GOV STONEWALLS E-MAIL HUNTERS

ALBANY – Gov. Spitzer is endangering the recovery of potentially crucial e-mail evidence relating to the Dirty Tricks Scandal by refusing to give investigators the names of Internet service providers used by himself and his aides, sources have told The Post.

The refusal has blocked the Senate Investigations Committee from issuing subpoenas to ISPs for personal BlackBerries and other e-mail-equipped devices known to be used by Spitzer and his senior aides.

“I sent [Spitzer counsel] David Nocenti a letter asking for the names of the ISPs in October, and he hasn’t even answered me,” Senate Investigations Committee Chairman George Winner (R-Elmira) told The Post.

“Then we sent out a subpoena for the information, and the governor is fighting that in court. I can’t just send out a general subpoena to Yahoo! or Hotmail or AOL or Road Runner. I need to know what ISPs are being used by the governor and his aides.”

Spitzer’s refusal to identify the ISPs has led Senate and non-Senate probers to fear that crucial scandal-related evidence has been, or will soon be, destroyed.

A senior official involved in the investigation told The Post that “some of the ISPs only hold copies of e-mails for 30 days, some hold them for 60 days, and maybe some for six months.

“What you have here, I believe, is the governor running out the clock on the evidence,” the official continued.

Spitzer’s spokesman, Errol Cockfield, insisted that the governor and his aides had preserved all “relevant materials” and were resisting the Senate’s requests for information only because “state law makes it clear that it is improper for the Senate – an equal branch of government – to investigate the executive branch.”
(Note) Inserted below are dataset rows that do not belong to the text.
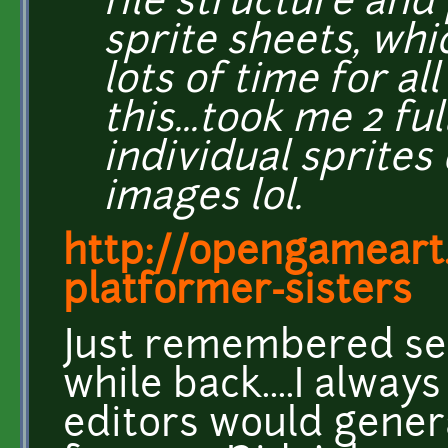
file structure and
sprite sheets, whi
lots of time for al
this...took me 2 ful
individual sprites
images lol.
http://opengameart
platformer-sisters
Just remembered se
while back....I alwa
editors would gener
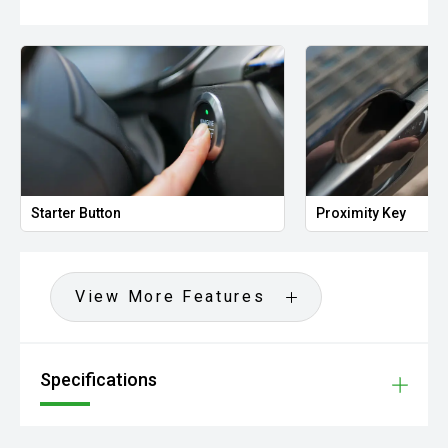
Starter Button
Proximity Key
View More Features
Specifications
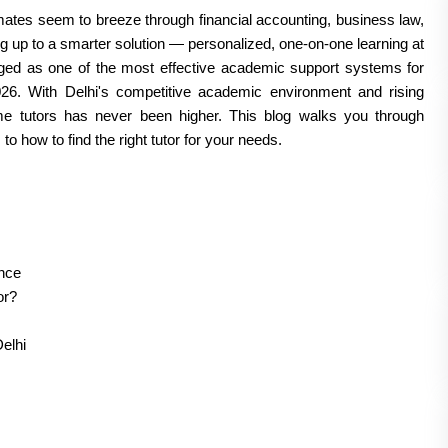
ates seem to breeze through financial accounting, business law, 
 up to a smarter solution — personalized, one-on-one learning at 
ged as one of the most effective academic support systems for 
. With Delhi's competitive academic environment and rising 
e tutors has never been higher. This blog walks you through 
 how to find the right tutor for your needs.
nce
or?
elhi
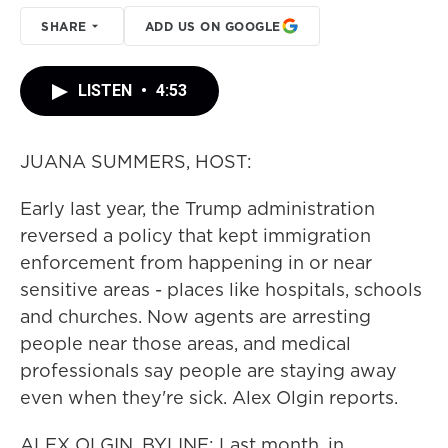
SHARE
ADD US ON GOOGLE
LISTEN
•
4:53
JUANA SUMMERS, HOST:
Early last year, the Trump administration
reversed a policy that kept immigration
enforcement from happening in or near
sensitive areas - places like hospitals, schools
and churches. Now agents are arresting
people near those areas, and medical
professionals say people are staying away
even when they're sick. Alex Olgin reports.
ALEX OLGIN, BYLINE: Last month, in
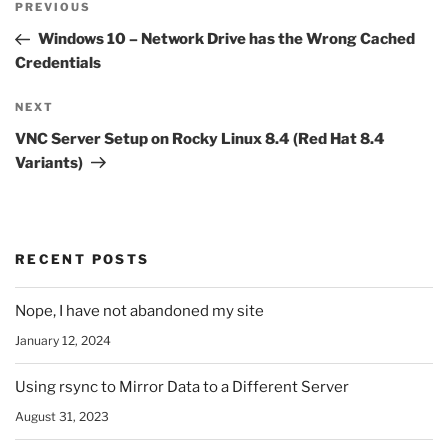
Previous
PREVIOUS
navigation
Post
Windows 10 – Network Drive has the Wrong Cached
Credentials
Next
NEXT
Post
VNC Server Setup on Rocky Linux 8.4 (Red Hat 8.4
Variants)
RECENT POSTS
Nope, I have not abandoned my site
January 12, 2024
Using rsync to Mirror Data to a Different Server
August 31, 2023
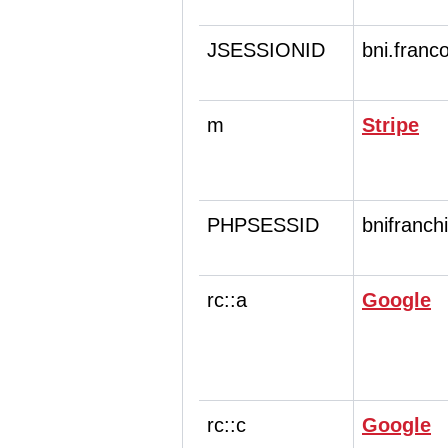
JSESSIONID
bni.franc
m
Stripe
PHPSESSID
bnifranch
rc::a
Google
rc::c
Google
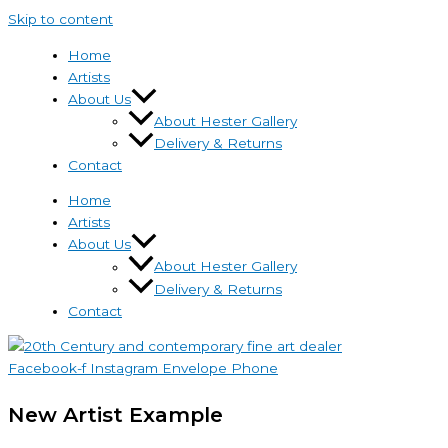
Skip to content
Home
Artists
About Us
About Hester Gallery
Delivery & Returns
Contact
Home
Artists
About Us
About Hester Gallery
Delivery & Returns
Contact
Facebook-f
Instagram
Envelope
Phone
New Artist Example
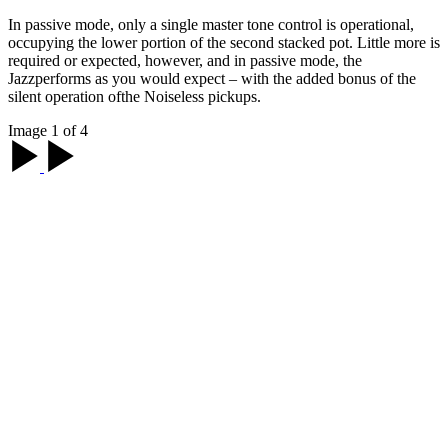
In passive mode, only a single master tone control is operational,
occupying the lower portion of the second stacked pot. Little more is
required or expected, however, and in passive mode, the
Jazzperforms as you would expect – with the added bonus of the
silent operation ofthe Noiseless pickups.
Image 1 of 4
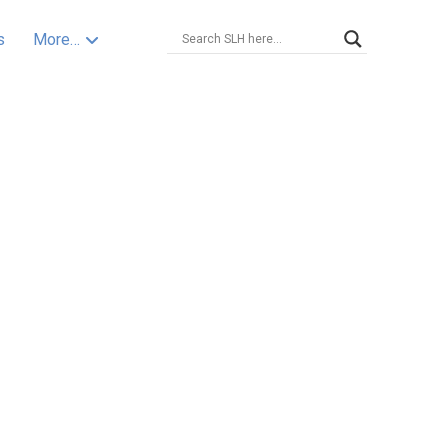
s
More…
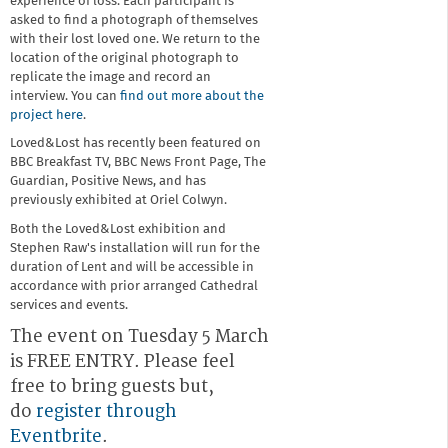
experience of loss. Each participant is
asked to find a photograph of themselves
with their lost loved one. We return to the
location of the original photograph to
replicate the image and record an
interview. You can
find out more about the
project here
.
Loved&Lost has recently been featured on
BBC Breakfast TV, BBC News Front Page, The
Guardian, Positive News, and has
previously exhibited at Oriel Colwyn.
Both the Loved&Lost exhibition and
Stephen Raw's installation will run for the
duration of Lent and will be accessible in
accordance with prior arranged Cathedral
services and events.
The event on Tuesday 5 March
is FREE ENTRY. Please feel
free to bring guests but,
do
register through
Eventbrite
.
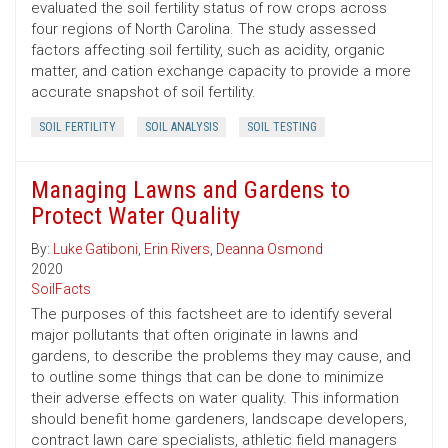
evaluated the soil fertility status of row crops across
four regions of North Carolina. The study assessed
factors affecting soil fertility, such as acidity, organic
matter, and cation exchange capacity to provide a more
accurate snapshot of soil fertility.
SOIL FERTILITY
SOIL ANALYSIS
SOIL TESTING
Managing Lawns and Gardens to
Protect Water Quality
By:
Luke Gatiboni
,
Erin Rivers
,
Deanna Osmond
2020
SoilFacts
The purposes of this factsheet are to identify several
major pollutants that often originate in lawns and
gardens, to describe the problems they may cause, and
to outline some things that can be done to minimize
their adverse effects on water quality. This information
should benefit home gardeners, landscape developers,
contract lawn care specialists, athletic field managers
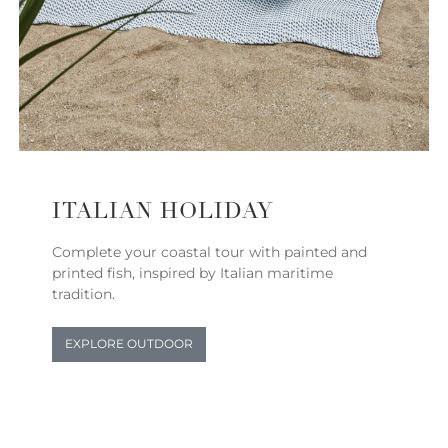
ITALIAN HOLIDAY
Complete your coastal tour with painted and
printed fish, inspired by Italian maritime
tradition.
EXPLORE OUTDOOR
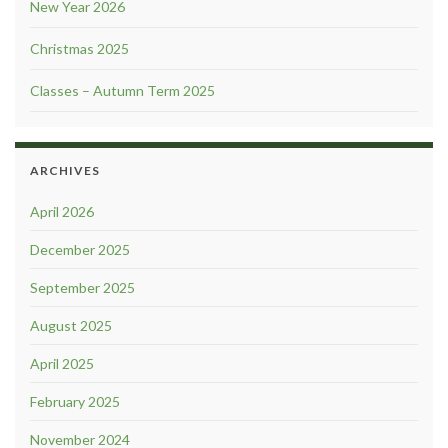
New Year 2026
Christmas 2025
Classes – Autumn Term 2025
ARCHIVES
April 2026
December 2025
September 2025
August 2025
April 2025
February 2025
November 2024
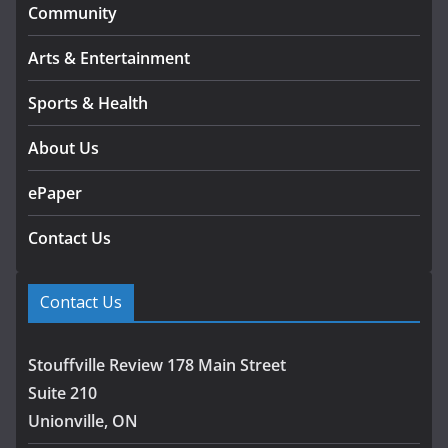
Community
Arts & Entertainment
Sports & Health
About Us
ePaper
Contact Us
Contact Us
Stouffville Review 178 Main Street
Suite 210
Unionville, ON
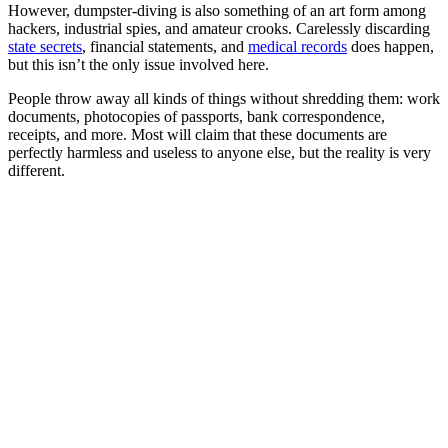
However, dumpster-diving is also something of an art form among
hackers, industrial spies, and amateur crooks. Carelessly discarding
state secrets
, financial statements, and
medical records
does happen,
but this isn’t the only issue involved here.
People throw away all kinds of things without shredding them: work
documents, photocopies of passports, bank correspondence,
receipts, and more. Most will claim that these documents are
perfectly harmless and useless to anyone else, but the reality is very
different.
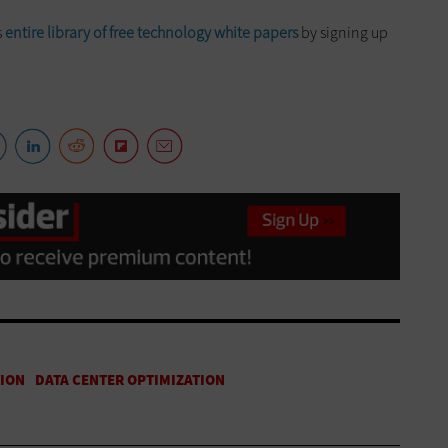
s
entire library of free technology white papers
by signing up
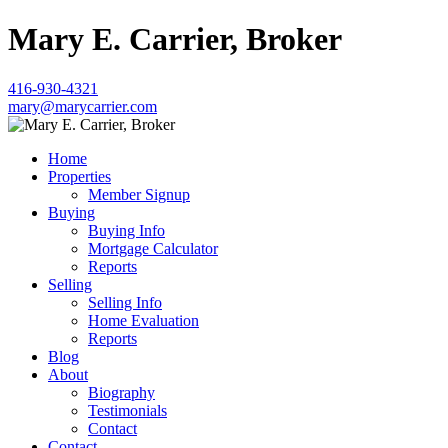
Mary E. Carrier, Broker
416-930-4321
mary@marycarrier.com
Home
Properties
Member Signup
Buying
Buying Info
Mortgage Calculator
Reports
Selling
Selling Info
Home Evaluation
Reports
Blog
About
Biography
Testimonials
Contact
Contact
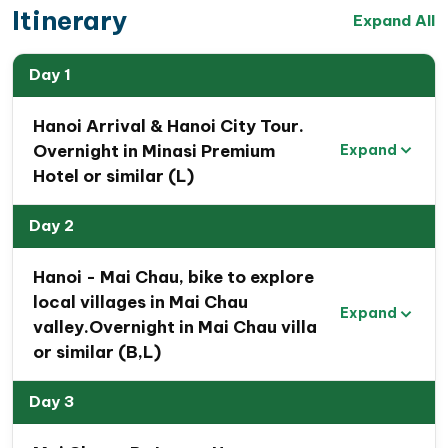
traditional farming practices, and hidden caves.
Itinerary
Expand All
The tour concludes with
a visit to Bai Tu Long Bay
,
famous for its pristine limestone islands rising from
Day 1
emerald waters,
recognized as one of the
New7Wonders of Nature
Hanoi Arrival & Hanoi City Tour.
.
Overnight in Minasi Premium
Expand
This Northern Vietnam tour
promises a captivating
Hotel or similar (L)
adventure, unveiling
the hidden charms of the
Northern Vietnam region
—a journey of your lifetime
Day 2
experiences
Hanoi - Mai Chau, bike to explore
local villages in Mai Chau
Expand
valley.Overnight in Mai Chau villa
or similar (B,L)
Day 3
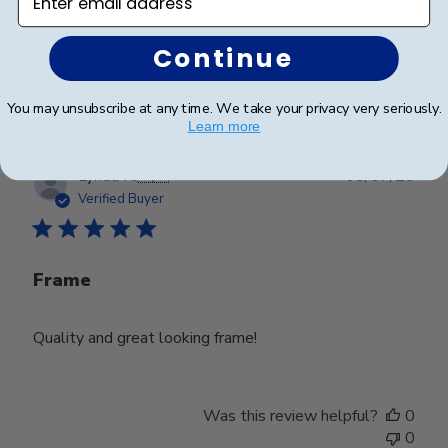
Continue
Was this review helpful?
0
0
You may unsubscribe at any time. We take your privacy very seriously.
Learn more
Publ
Lynda R.
🇺🇸
08/07/26
date
Verified Buyer
Frame
Quality and great looking frame!
Was this review helpful?
0
0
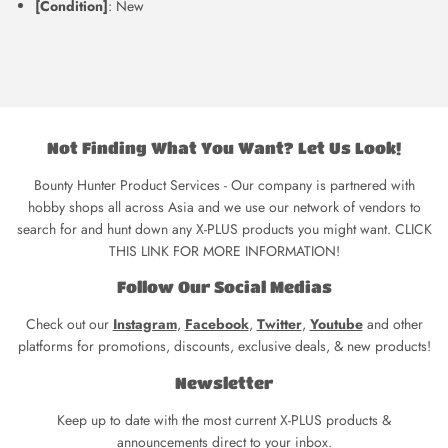
[Condition]
: New
Not Finding What You Want? Let Us Look!
Bounty Hunter Product Services - Our company is partnered with
hobby shops all across Asia and we use our network of vendors to
search for and hunt down any X-PLUS products you might want. CLICK
THIS LINK FOR MORE INFORMATION!
Follow Our Social Medias
Check out our
Instagram
,
Facebook
,
Twitter
,
Youtube
and other
platforms for promotions, discounts, exclusive deals, & new products!
Newsletter
Keep up to date with the most current X-PLUS products &
announcements direct to your inbox.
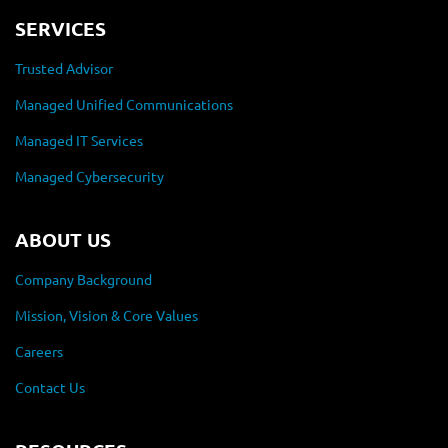
SERVICES
Trusted Advisor
Managed Unified Communications
Managed IT Services
Managed Cybersecurity
ABOUT US
Company Background
Mission, Vision & Core Values
Careers
Contact Us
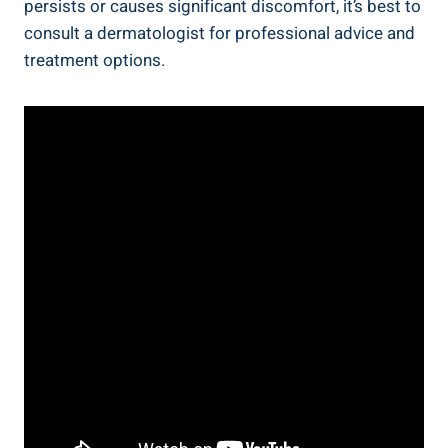
persists or ⁤causes significant ​discomfort, it’s best⁢ to‍
consult a dermatologist ⁢for professional advice and
treatment options.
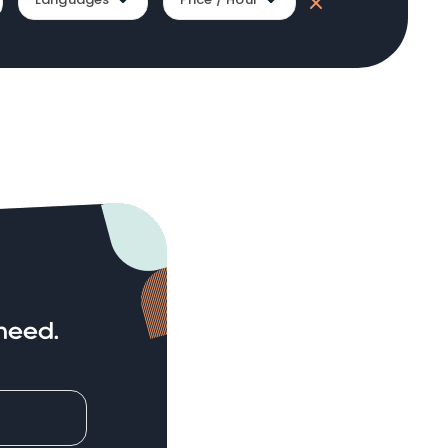
need.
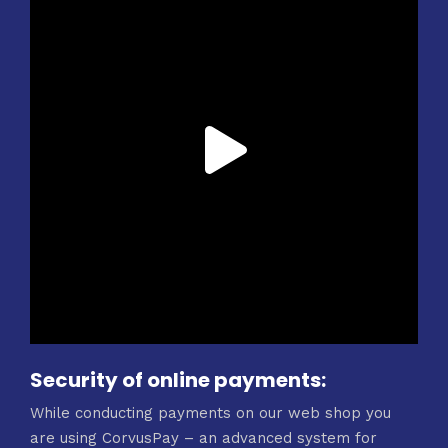
Security of online payments:
While conducting payments on our web shop you
are using CorvusPay – an advanced system for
The scandal, which is also being probed by the state Public Integrity Commission and the Albany District Attorney’s Office, involved the use of the State Police by top Spitzer aides last spring to gather purportedly damaging information on Senate Majority Leader Joseph Bruno (R-Rensselaer), the governor’s chief political opponent.

The Post first disclosed the existence of the plot on July 5, prompting Bruno to call on Attorney General Andrew Cuomo to investigate. Cuomo issued a blistering report July 23 confirming the existence of the plot, and prompting Spitzer to apologize to Bruno and suspend one top aide and demote another.

Albany DA David Soares failed to return calls and e-mails seeking comment.